> Task to complete: Work through the data line by line, gathering every line that has the word "Lambertville".

> Page-level text extractions:

-*-

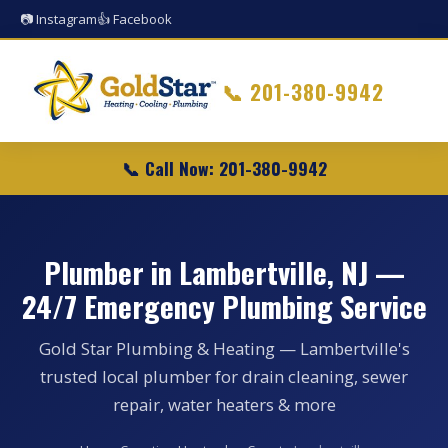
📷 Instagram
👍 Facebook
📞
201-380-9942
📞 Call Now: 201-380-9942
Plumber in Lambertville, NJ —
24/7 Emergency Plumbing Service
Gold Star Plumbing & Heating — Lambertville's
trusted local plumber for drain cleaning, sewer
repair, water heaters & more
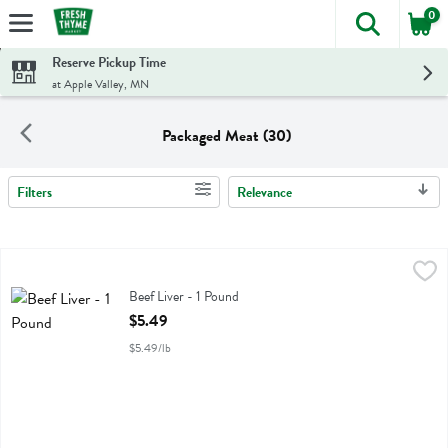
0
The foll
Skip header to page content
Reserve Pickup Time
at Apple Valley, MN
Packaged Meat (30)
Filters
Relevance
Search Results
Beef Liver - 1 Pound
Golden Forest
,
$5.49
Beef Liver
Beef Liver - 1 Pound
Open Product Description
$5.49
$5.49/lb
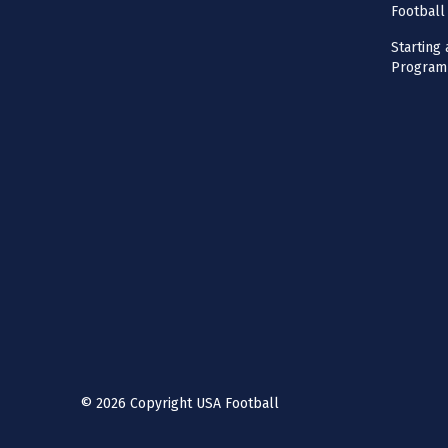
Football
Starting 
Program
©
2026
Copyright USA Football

-*-

> Finished task:
Plumber in Lambertville, NJ —
Gold Star Plumbing & Heating — Lambertville's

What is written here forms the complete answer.